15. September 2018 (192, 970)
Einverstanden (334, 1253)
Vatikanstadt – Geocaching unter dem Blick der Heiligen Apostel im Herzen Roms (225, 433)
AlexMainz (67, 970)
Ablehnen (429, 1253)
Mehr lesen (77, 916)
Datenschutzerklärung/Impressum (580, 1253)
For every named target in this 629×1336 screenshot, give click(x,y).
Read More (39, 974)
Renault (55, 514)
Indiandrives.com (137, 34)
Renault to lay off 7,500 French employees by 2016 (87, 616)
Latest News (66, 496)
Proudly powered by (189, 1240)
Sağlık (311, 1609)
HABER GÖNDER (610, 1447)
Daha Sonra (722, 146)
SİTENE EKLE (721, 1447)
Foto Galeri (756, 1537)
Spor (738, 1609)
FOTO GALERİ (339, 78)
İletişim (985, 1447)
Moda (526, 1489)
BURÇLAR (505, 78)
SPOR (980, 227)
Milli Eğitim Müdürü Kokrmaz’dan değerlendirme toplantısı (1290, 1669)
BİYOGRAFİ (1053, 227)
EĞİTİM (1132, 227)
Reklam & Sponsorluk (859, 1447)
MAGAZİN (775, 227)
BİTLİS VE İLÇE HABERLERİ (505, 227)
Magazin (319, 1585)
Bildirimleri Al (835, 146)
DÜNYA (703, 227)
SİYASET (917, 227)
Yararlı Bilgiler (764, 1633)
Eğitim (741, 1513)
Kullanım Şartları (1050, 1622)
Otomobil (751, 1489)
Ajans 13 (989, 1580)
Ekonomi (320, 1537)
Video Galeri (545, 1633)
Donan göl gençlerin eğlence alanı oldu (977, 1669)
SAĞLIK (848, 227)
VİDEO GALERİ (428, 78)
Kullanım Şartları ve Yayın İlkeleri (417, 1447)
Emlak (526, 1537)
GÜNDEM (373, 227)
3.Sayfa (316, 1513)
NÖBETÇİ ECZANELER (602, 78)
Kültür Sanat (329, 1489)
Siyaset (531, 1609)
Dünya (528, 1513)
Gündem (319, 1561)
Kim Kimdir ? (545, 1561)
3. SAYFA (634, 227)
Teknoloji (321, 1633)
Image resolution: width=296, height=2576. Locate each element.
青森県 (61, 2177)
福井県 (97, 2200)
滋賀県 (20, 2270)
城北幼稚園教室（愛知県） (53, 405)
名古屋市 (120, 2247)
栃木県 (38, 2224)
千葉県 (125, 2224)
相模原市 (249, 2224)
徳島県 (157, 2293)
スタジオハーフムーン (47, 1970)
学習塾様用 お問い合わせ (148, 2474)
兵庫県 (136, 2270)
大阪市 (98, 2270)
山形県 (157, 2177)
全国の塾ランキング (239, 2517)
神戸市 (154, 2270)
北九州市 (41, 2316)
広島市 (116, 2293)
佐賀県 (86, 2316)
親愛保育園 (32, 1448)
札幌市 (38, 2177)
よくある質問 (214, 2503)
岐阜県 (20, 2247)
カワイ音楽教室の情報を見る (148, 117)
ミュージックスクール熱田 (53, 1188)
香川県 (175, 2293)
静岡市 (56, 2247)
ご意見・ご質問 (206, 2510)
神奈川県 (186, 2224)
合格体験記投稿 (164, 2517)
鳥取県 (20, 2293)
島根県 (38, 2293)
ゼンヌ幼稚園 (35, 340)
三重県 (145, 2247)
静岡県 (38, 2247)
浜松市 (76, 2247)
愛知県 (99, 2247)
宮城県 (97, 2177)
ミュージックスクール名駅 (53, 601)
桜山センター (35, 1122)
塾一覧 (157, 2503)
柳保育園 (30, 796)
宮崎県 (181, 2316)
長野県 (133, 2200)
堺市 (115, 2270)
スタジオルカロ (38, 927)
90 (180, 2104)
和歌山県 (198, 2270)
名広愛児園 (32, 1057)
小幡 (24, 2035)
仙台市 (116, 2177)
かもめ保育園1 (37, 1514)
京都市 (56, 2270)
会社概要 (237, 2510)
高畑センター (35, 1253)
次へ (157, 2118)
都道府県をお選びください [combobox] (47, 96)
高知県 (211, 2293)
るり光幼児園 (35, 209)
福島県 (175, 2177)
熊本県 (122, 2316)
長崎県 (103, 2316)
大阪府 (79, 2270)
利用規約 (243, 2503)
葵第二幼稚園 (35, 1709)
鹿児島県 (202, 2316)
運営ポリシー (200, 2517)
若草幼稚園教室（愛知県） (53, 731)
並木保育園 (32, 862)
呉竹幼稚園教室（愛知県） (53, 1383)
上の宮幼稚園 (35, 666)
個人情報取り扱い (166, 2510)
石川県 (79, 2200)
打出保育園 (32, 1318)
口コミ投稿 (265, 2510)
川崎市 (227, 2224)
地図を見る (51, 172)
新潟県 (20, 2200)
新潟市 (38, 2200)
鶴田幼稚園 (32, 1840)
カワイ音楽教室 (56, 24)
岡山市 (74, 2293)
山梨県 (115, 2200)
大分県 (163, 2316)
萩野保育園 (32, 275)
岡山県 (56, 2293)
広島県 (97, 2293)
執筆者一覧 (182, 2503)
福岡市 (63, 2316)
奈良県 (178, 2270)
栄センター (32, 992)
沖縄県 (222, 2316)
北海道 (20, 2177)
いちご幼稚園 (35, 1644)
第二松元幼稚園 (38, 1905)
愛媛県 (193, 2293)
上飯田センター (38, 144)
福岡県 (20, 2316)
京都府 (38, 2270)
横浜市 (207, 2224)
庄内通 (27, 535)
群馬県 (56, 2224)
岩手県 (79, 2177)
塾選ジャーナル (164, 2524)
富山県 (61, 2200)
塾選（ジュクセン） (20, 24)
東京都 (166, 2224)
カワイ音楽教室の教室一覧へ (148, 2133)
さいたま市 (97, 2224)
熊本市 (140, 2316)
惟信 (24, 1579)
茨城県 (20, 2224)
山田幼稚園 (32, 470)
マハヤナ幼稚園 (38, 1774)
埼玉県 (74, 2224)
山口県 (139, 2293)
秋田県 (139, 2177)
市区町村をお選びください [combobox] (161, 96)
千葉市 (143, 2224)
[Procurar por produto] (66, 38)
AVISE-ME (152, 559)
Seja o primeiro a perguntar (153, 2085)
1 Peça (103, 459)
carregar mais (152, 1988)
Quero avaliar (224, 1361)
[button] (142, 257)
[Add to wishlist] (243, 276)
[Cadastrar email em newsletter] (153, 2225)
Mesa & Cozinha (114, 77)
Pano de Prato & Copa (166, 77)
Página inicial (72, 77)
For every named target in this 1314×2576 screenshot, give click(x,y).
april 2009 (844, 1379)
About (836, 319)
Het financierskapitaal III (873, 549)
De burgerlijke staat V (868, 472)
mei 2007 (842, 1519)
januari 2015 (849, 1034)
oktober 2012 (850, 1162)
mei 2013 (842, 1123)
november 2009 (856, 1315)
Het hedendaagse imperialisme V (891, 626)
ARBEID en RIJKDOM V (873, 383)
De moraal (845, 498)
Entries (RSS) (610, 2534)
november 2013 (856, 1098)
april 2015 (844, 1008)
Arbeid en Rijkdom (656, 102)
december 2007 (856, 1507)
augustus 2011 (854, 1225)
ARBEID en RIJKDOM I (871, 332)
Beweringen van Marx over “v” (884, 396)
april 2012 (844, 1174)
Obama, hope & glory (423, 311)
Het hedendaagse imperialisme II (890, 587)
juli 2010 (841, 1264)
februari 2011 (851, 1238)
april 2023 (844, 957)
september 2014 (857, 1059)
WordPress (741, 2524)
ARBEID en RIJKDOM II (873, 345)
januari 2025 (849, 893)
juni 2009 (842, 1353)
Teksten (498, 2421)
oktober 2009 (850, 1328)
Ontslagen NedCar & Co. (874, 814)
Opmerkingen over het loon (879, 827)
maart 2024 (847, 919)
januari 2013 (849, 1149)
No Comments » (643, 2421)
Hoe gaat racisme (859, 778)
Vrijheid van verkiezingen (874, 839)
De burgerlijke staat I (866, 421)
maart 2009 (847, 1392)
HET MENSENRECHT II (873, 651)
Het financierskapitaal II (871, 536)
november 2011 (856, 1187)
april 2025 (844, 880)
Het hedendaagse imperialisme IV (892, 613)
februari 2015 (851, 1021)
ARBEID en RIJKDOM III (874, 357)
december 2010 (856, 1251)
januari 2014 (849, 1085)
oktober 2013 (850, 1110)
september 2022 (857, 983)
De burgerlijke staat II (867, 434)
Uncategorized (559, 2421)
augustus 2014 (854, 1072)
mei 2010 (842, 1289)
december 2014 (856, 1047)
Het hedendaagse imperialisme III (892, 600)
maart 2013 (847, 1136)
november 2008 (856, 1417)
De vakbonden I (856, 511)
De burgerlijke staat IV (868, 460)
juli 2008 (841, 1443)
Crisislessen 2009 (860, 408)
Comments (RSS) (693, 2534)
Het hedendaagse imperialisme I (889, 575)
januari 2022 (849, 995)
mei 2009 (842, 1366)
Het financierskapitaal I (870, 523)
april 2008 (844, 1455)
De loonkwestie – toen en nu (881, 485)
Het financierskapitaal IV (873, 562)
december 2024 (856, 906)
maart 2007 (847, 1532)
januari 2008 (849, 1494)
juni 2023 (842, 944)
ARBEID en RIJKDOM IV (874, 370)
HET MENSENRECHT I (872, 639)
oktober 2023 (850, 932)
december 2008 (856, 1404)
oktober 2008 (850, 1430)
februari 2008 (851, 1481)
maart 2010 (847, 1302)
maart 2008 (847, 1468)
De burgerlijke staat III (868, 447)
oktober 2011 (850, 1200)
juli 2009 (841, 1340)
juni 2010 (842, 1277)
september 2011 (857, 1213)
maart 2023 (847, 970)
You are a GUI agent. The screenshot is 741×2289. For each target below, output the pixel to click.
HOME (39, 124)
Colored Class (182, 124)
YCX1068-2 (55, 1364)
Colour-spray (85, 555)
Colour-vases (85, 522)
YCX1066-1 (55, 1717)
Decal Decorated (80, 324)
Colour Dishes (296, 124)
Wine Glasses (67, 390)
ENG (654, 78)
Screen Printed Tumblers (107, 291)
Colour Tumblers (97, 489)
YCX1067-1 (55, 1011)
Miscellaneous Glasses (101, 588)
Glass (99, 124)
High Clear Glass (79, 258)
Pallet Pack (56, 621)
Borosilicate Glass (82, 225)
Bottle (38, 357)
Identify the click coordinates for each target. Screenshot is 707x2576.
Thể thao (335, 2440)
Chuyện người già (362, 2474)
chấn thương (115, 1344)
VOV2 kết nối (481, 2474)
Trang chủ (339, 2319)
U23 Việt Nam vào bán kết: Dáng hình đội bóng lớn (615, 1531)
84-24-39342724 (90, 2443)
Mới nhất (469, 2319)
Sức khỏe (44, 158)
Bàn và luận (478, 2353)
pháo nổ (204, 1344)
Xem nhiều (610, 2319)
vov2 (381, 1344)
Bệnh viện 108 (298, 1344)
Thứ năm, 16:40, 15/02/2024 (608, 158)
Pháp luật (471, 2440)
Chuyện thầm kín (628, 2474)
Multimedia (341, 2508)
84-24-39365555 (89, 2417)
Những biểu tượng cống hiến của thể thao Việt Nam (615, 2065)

= TASK DETAILS =
When a line in the material above contains the word "Kullanım", copy that line out.

= TASK RESULT =
Kullanım Şartları (1050, 1622)
Kullanım Şartları ve Yayın İlkeleri (417, 1447)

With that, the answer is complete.